Apple’s Mapping Feature Wins Raves

I can’t possibly write today’s blog post any better than the person who submitted it — reader Adam Ornstein. Adam, take it away!

Congratulations on your “Apple will introduce new Mac Pros in 2013” scoop that’s been picked up by all the rumor blogs. There was, however, one minor point in your WWDC write-up which (loath though I am to become one of Those Readers) was not 100% accurate. You wrote:

“If you tilt the map, it goes into an amazing 3-D view — and in Satellite view, that even includes aerial videos of prominent landmarks. (Apple says that it’s spent the last couple of years filming Flyover scenes in helicopters.)”

“Aerial videos” implies just that — static helicopter shots of the ilk seen in movies, à la “West Side Story.” However, the Flyover feature is actually much more impressive than this. It’s like Street View for the sky, a dynamic interactive 3-D model of a city with 360º imagery overlaid on top. Visually, it does look similar to an aerial video, except that you can control the virtual camera. You can pan around these scenes yourself, looking over and around buildings (any city building that’s been shot, not just “landmarks”) to see what’s behind them, and everything is rendered live on the device in your hands.

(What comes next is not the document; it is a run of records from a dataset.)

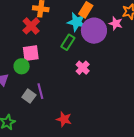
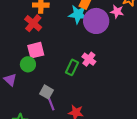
green rectangle: (68, 42) -> (72, 67), moved
purple line: (40, 91) -> (51, 103), moved
gray square: (29, 96) -> (46, 92), moved

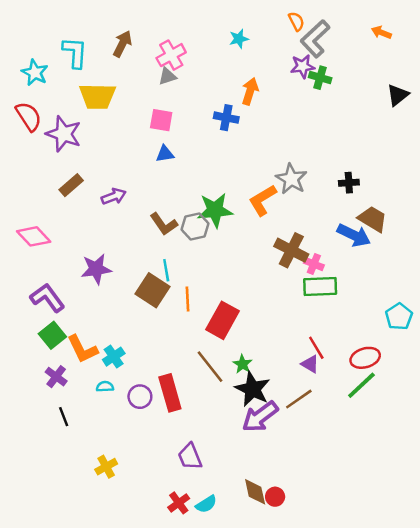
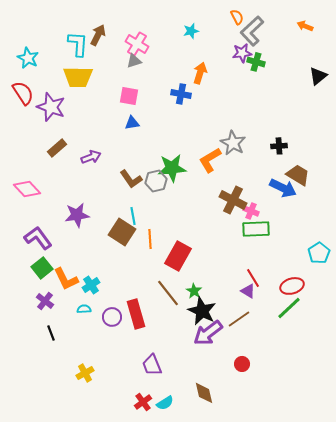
cyan L-shape: (75, 53) -> (78, 44), moved
pink cross: (171, 55) -> (137, 44), turned -30
red circle: (275, 497) -> (242, 364), moved

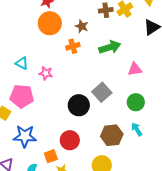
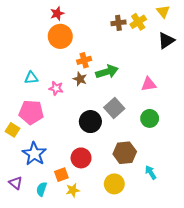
brown star: (82, 26) -> (80, 79), moved
green arrow: (110, 47) -> (107, 72), moved
cyan triangle: (22, 63) -> (31, 78), turned -32
cyan arrow: (137, 129) -> (151, 172), moved
blue star: (25, 136) -> (34, 154), turned 30

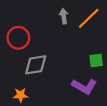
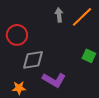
green square: (96, 60) -> (89, 56), turned 32
purple L-shape: (84, 86) -> (54, 80), moved

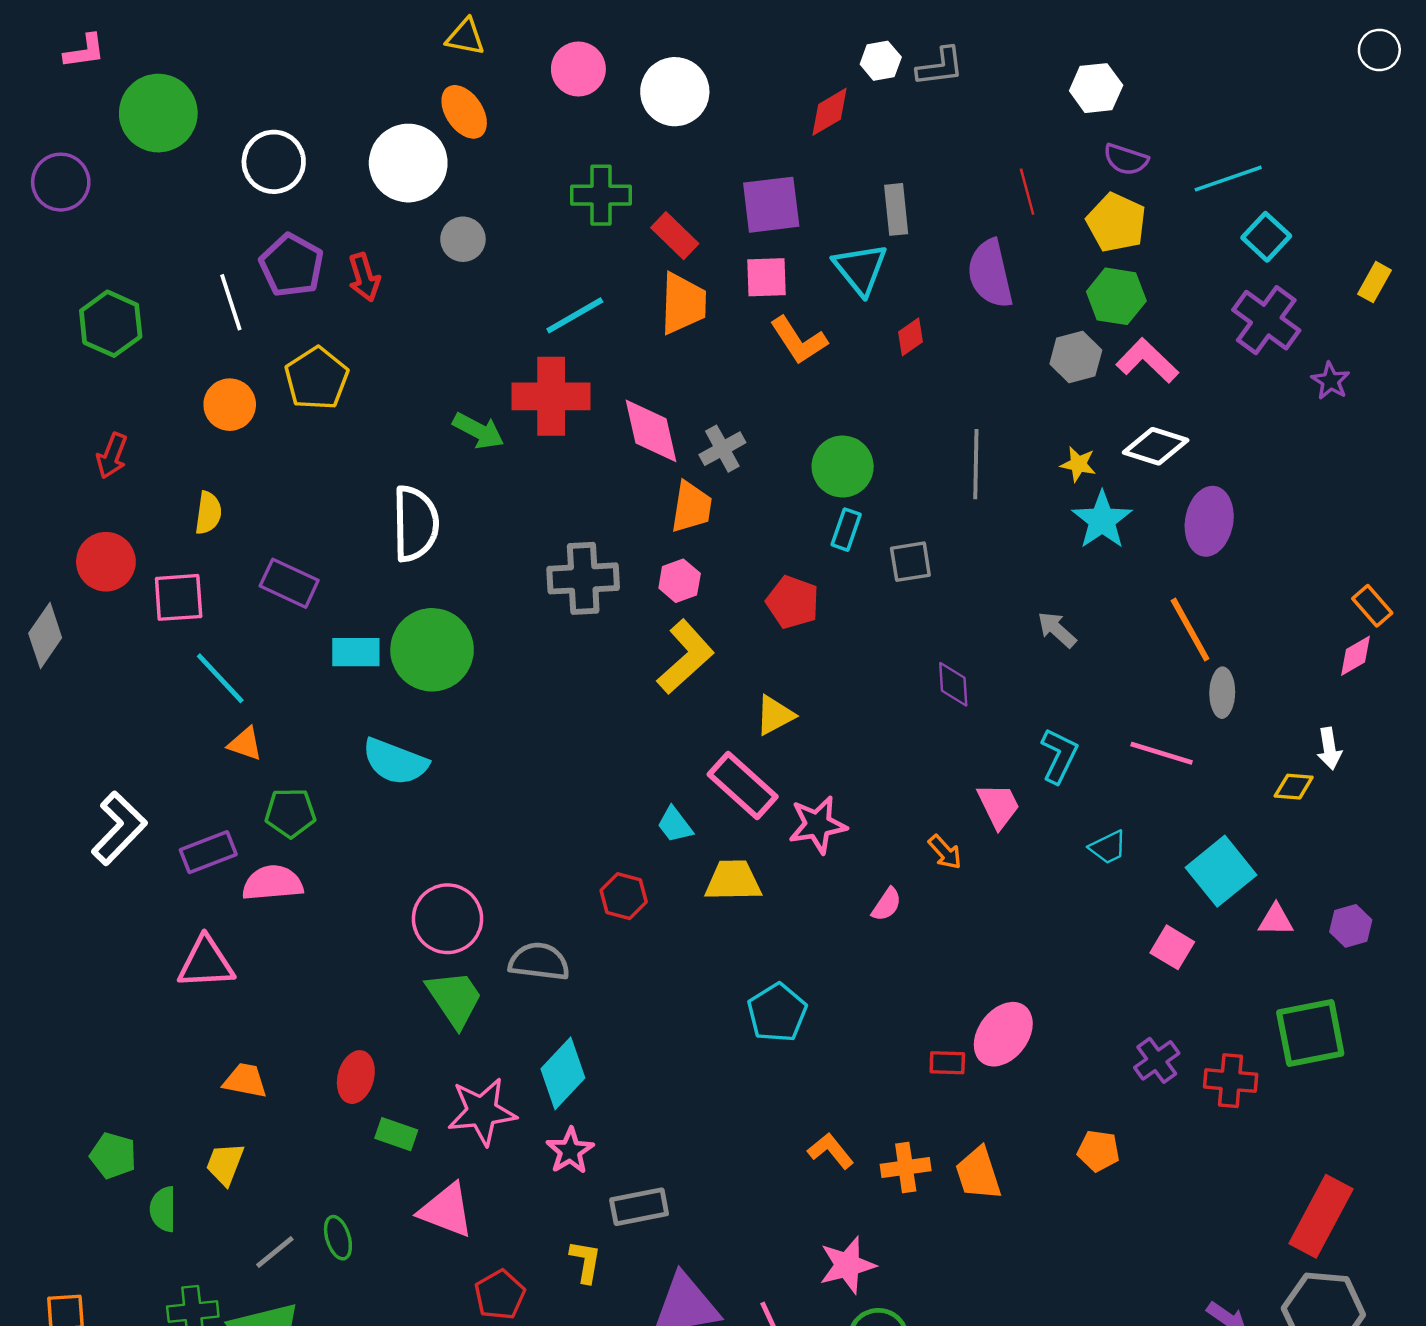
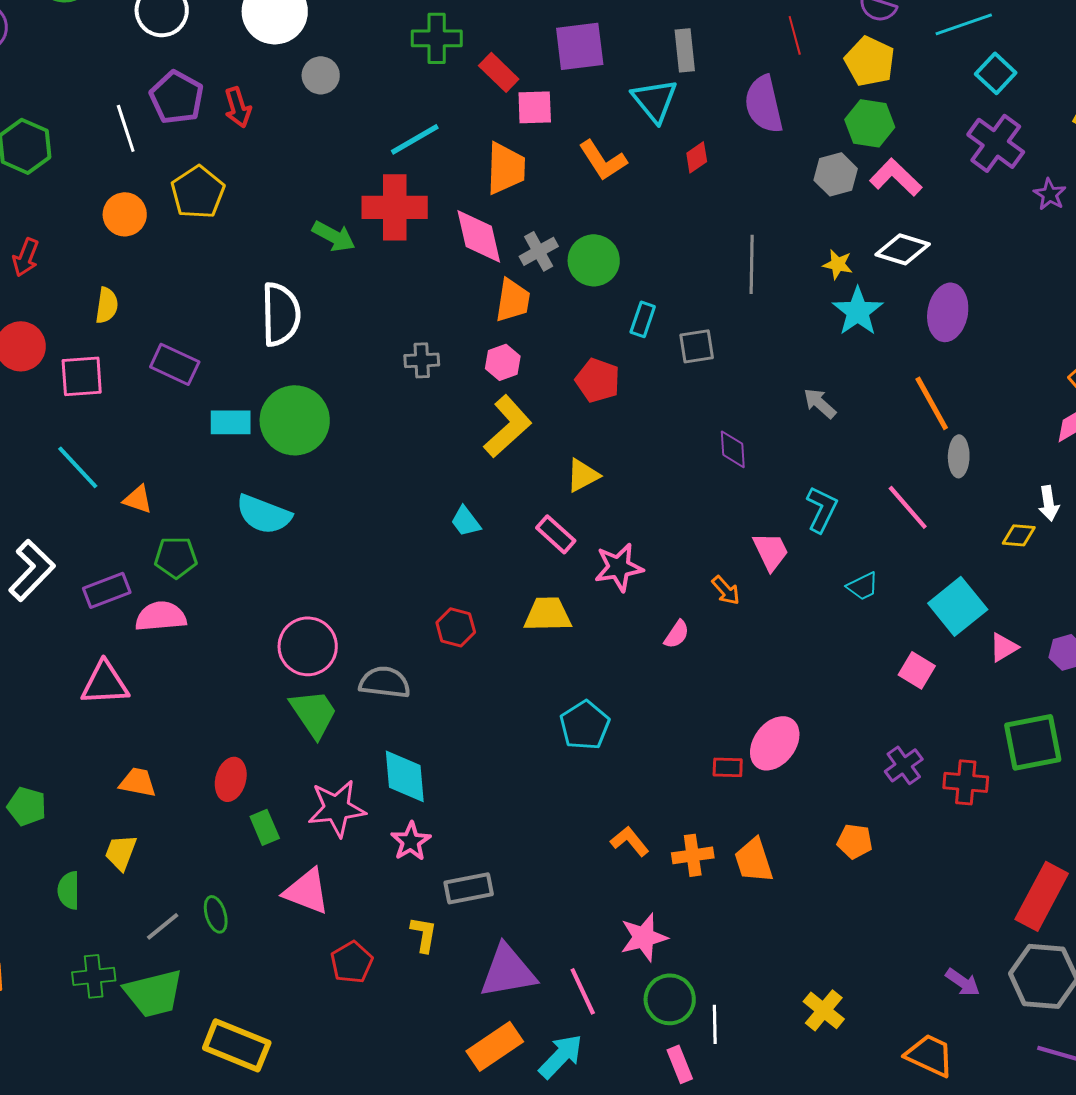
pink square: (766, 277) -> (535, 107), moved
orange trapezoid: (683, 303) -> (506, 168), moved
green circle: (843, 467) -> (594, 260), moved
gray cross: (583, 578) -> (422, 360), size x0.6
cyan line: (220, 678) -> (78, 467), moved
pink line: (1162, 753) -> (908, 507), turned 32
pink rectangle: (743, 785) -> (556, 534), size x0.7
cyan trapezoid: (675, 825) -> (466, 521), moved
pink triangle: (1276, 920) -> (1004, 647), turned -32
cyan diamond: (563, 1073) -> (405, 776), turned -48
green rectangle: (396, 1134) -> (265, 827), turned 48
green pentagon: (113, 1156) -> (27, 806), moved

This is the real centerpiece, the jaw-dropping new feature of Maps, and indeed possibly the most impressive in all of iOS 6. This however, in my opinion, is a rare case of something new from Cupertino getting fewer superlatives than it seems to have earned.

Adam is right. Apple has created photographic models of entire cities, not just “landmarks,” as I wrote — 35 cities so far, with more to come. It joins features like Google Earth and Street View as an amazing new way to view our world.